Other doppler modes examine the characteristics of direction and speed of tissue motion and blood flow and present in spectral displays as well as sound:
Pulsed Wave Doppler (PWD)
Pulsed wave Doppler uses the Doppler effect but only on a very small window on single scan line (see the image below). It thus measures changes in velocity on a specific structure along the scan line. It is ideal to measure left ventricle outflow track when assessing patients for fluid responsive.
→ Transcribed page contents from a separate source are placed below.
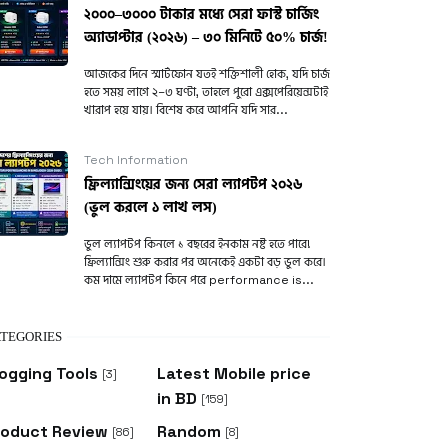
২০০০–৩০০০ টাকার মধ্যে সেরা ফাস্ট চার্জিং
অ্যাডাপ্টার (২০২৬) – ৩০ মিনিটে ৫০% চার্জ!
আজকের দিনে স্মার্টফোন যতই শক্তিশালী হোক, যদি চার্জ
হতে সময় লাগে ২–৩ ঘণ্টা, তাহলে পুরো এক্সপেরিয়েন্সটাই
খারাপ হয়ে যায়। বিশেষ করে আপনি যদি সার...
Tech Information
ফ্রিল্যান্সিংয়ের জন্য সেরা ল্যাপটপ ২০২৬
(ভুল করলে ১ লাখ লস)
ভুল ল্যাপটপ কিনলে ১ বছরের ইনকাম নষ্ট হতে পারে!
ফ্রিল্যান্সিং শুরু করার পর অনেকেই একটা বড় ভুল করে।
কম দামে ল্যাপটপ কিনে পরে performance is...
TEGORIES
ogging Tools
Latest Mobile price
[3]
in BD
[159]
roduct Review
Random
[86]
[8]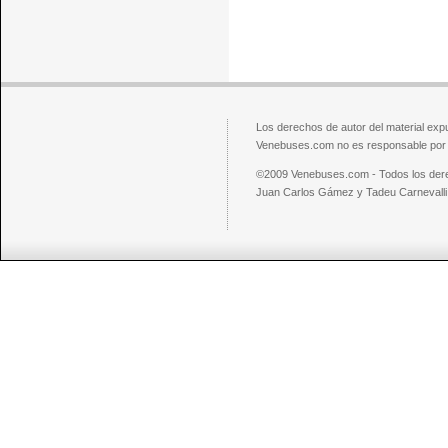
Los derechos de autor del material exp
Venebuses.com no es responsable por el
©2009 Venebuses.com - Todos los der
Juan Carlos Gámez y Tadeu Carnevalli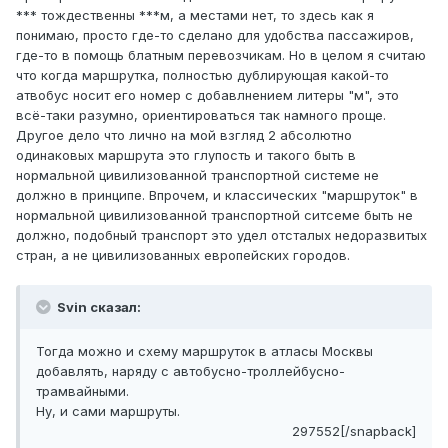
*** тождественны ***м, а местами нет, то здесь как я
понимаю, просто где-то сделано для удобства пассажиров,
где-то в помощь блатным перевозчикам. Но в целом я считаю
что когда маршрутка, полностью дублирующая какой-то
атвобус носит его номер с добавлнением литеры "м", это
всё-таки разумно, ориентироваться так намного проще.
Другое дело что лично на мой взгляд 2 абсолютно
одинаковых маршрута это глупость и такого быть в
нормальной цивилизованной транспортной системе не
должно в принципе. Впрочем, и классических "маршруток" в
нормальной цивилизованной транспортной ситсеме быть не
должно, подобный транспорт это удел отсталых недоразвитых
стран, а не цивилизованных европейских городов.
Svin сказал:
Тогда можно и схему маршруток в атласы Москвы
добавлять, наряду с автобусно-троллейбусно-
трамвайными.
Ну, и сами маршруты.
297552[/snapback]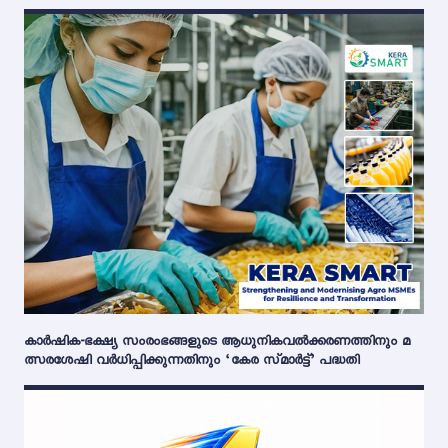
കാർഷിക-ഭക്ഷ്യ സംരംഭങ്ങളുടെ ആധുനികവൽക്കരണത്തിനും മ
ത്സരശേഷി വർധിപ്പിക്കുന്നതിനും ‘കേര സ്മാർട്ട്’ പദ്ധതി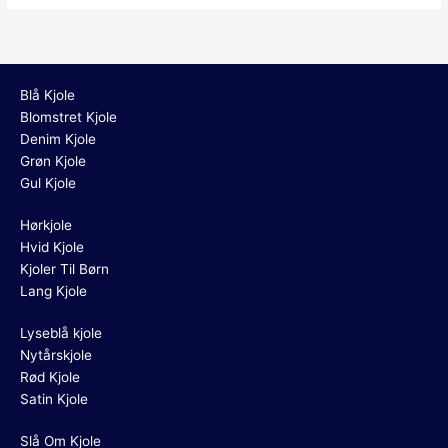
Blå Kjole
Blomstret Kjole
Denim Kjole
Grøn Kjole
Gul Kjole
Hørkjole
Hvid Kjole
Kjoler Til Børn
Lang Kjole
Lyseblå kjole
Nytårskjole
Rød Kjole
Satin Kjole
Slå Om Kjole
The insonating angle should be as close to 0 as possible meaning that the flow on the structure of interest should be as parallel the insonating beam. In the example below we are interrogating the flow on that particular gate on the middle cerebral artery on PWD and we can appreciate flow (velocity in cm/s) on the y axis, against time. This allows us to generate a quantitative analysis of flow on that particular gate.
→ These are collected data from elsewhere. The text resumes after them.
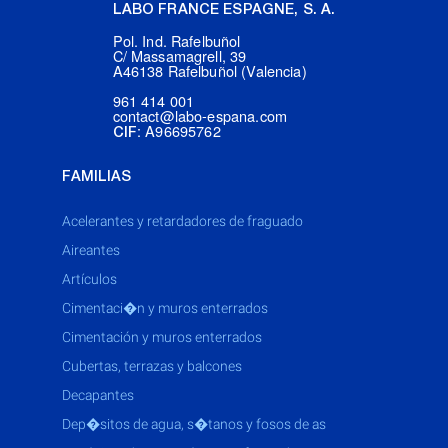
LABO FRANCE ESPAGNE, S. A.
Pol. Ind. Rafelbuñol
C/ Massamagrell, 39
A46138 Rafelbuñol (Valencia)
961 414 001
contact@labo-espana.com
: A96695762
CIF
FAMILIAS
acelerantes y retardadores de fraguado
aireantes
artículos
cimentaci�n y muros enterrados
cimentación y muros enterrados
cubertas, terrazas y balcones
decapantes
dep�sitos de agua, s�tanos y fosos de as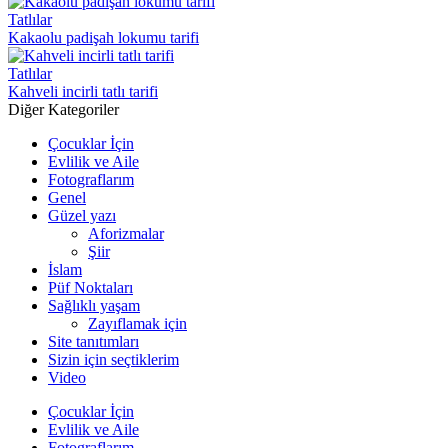
Tatlılar
Kakaolu padişah lokumu tarifi
Tatlılar
Kahveli incirli tatlı tarifi
Diğer Kategoriler
Çocuklar İçin
Evlilik ve Aile
Fotograflarım
Genel
Güzel yazı
Aforizmalar
Şiir
İslam
Püf Noktaları
Sağlıklı yaşam
Zayıflamak için
Site tanıtımları
Sizin için seçtiklerim
Video
Çocuklar İçin
Evlilik ve Aile
Fotograflarım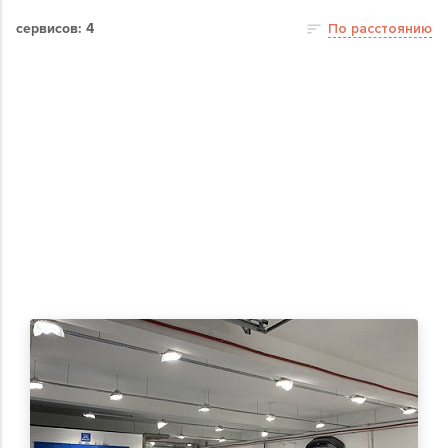
сервисов: 4
По расстоянию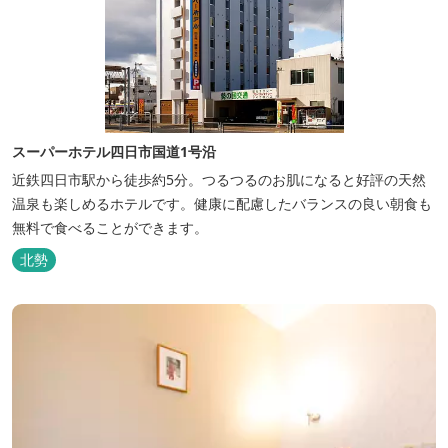
スーパーホテル四日市国道1号沿
近鉄四日市駅から徒歩約5分。つるつるのお肌になると好評の天然
温泉も楽しめるホテルです。健康に配慮したバランスの良い朝食も
無料で食べることができます。
北勢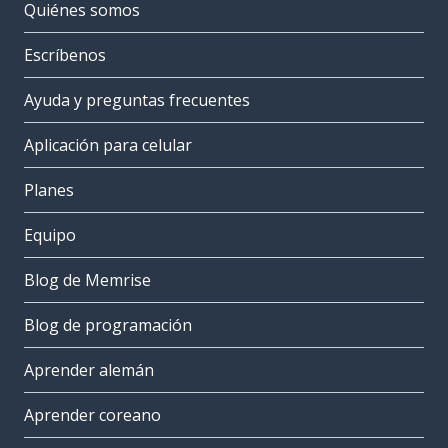
Quiénes somos
Escríbenos
Ayuda y preguntas frecuentes
Aplicación para celular
Planes
Equipo
Blog de Memrise
Blog de programación
Aprender alemán
Aprender coreano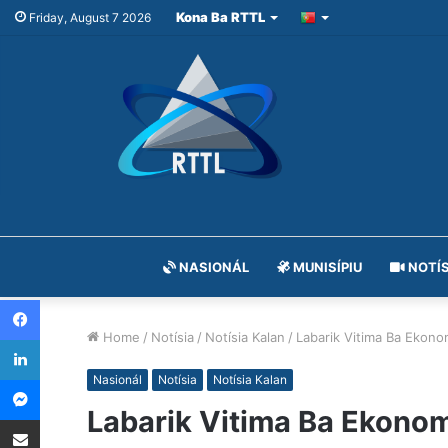
Kona Ba RTTL
Friday, August 7 2026
NASIONÁL
MUNISÍPIU
NOTÍS
Facebook
Home
/
Notísia
/
Notísia Kalan
/
Labarik Vitima Ba Ekonom
LinkedIn
Messenger
Nasionál
Notísia
Notísia Kalan
Labarik Vitima Ba Ekonom
Share via Email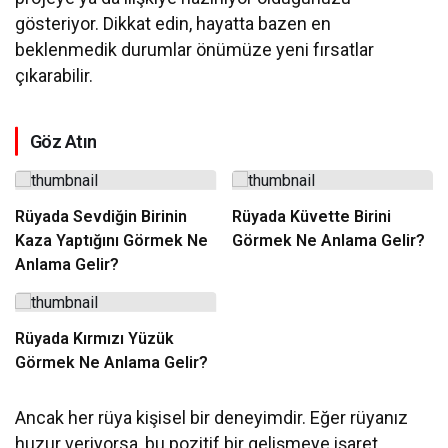
gösteriyor. Dikkat edin, hayatta bazen en
beklenmedik durumlar önümüze yeni fırsatlar
çıkarabilir.
Göz Atın
Rüyada Sevdiğin Birinin
Rüyada Küvette Birini
Kaza Yaptığını Görmek Ne
Görmek Ne Anlama Gelir?
Anlama Gelir?
Rüyada Kırmızı Yüzük
Görmek Ne Anlama Gelir?
Ancak her rüya kişisel bir deneyimdir. Eğer rüyanız
huzur veriyorsa, bu pozitif bir gelişmeye işaret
Fig 17. Example of spectral Doppler frequency display of the middle cerebral artery. B-mode US with Color Flow Doppler sector overlaid. PWD sample box over the middle cerebral artery. Peak systolic velocity (Vs), end systolic velocity (Vd), acceleration time or systolic upstroke (At), pulsatility index (PI), time-averaged mean maximum velocity (Vmean) (traced in purple).
Continuous Wave Doppler
The Doppler effect is also used here. This time however all the velocities coming from that scan line (and not a particular point in that scan line) is measured. So you measure all velocities that are coming towards the probe which means you can measure high velocities but you cannot tell where they are coming from (something called range ambiguity). This is a great technique for measuring the highest velocity across a narrow path such as that which can occur in patients with aortic stenosis.
Fig 18. Example of spectral Doppler frequency display of the Left ventricular outflow tract (LVOT). In these images we are attempting to interrogate the aortic valve. Images taken from the apical 5 chamber view. B-mode US with Color Flow Doppler sector overlaid. We are thus obtaining transvalvular pressure gradients and assume that the narrowest point is at the level of aortic valve (untrue if a patient has hypertrophic cardiomyopathy). In image A we appreciate CWD and the spectral doppler window it generates over all velocities across that scan line. In B, the PWD sample box is over the LVOT. A CWD with a maximal velocity of more than 4m/s is indicative of aortic stenosis. In this example it is 4.8m/s. We can also compare the PWD to CWD ratio spectral profile with the velocity time integral (VTI). VTI is the calculated are over the curve and it represents velocity across time. Another indicator of aortic stenosis is the VTI of the LVOT / VTI of the Aortic Valve and a value less than 0.25 is considered severe aortic stenosis. Image from Santangelo G et al.
Ultrasound has thermal, cavitation, and other effects on tissues. The thermal effects of ultrasound causes the temperature of tissue to increase. Dense tissue such as bone is less likely to disperse the energy of an ultrasound wave and temperature rises faster. Blood on the other hand disperses the heat very easily.
As the ultrasound intensity (power) or frequency increases the rate of rise of the temperature increases. Activating color modes greatly increases the power of the ultrasound output. In 2D mode the temperature will rise slower than in color mode. When the ultrasound is not in use, the probe should be disconnected or placed in "freeze" mode so no power is transmitted to the probe tip. The temperature of the probe should not exceed 10 degrees centigrade of the patient's temperature or a burn injury can occur.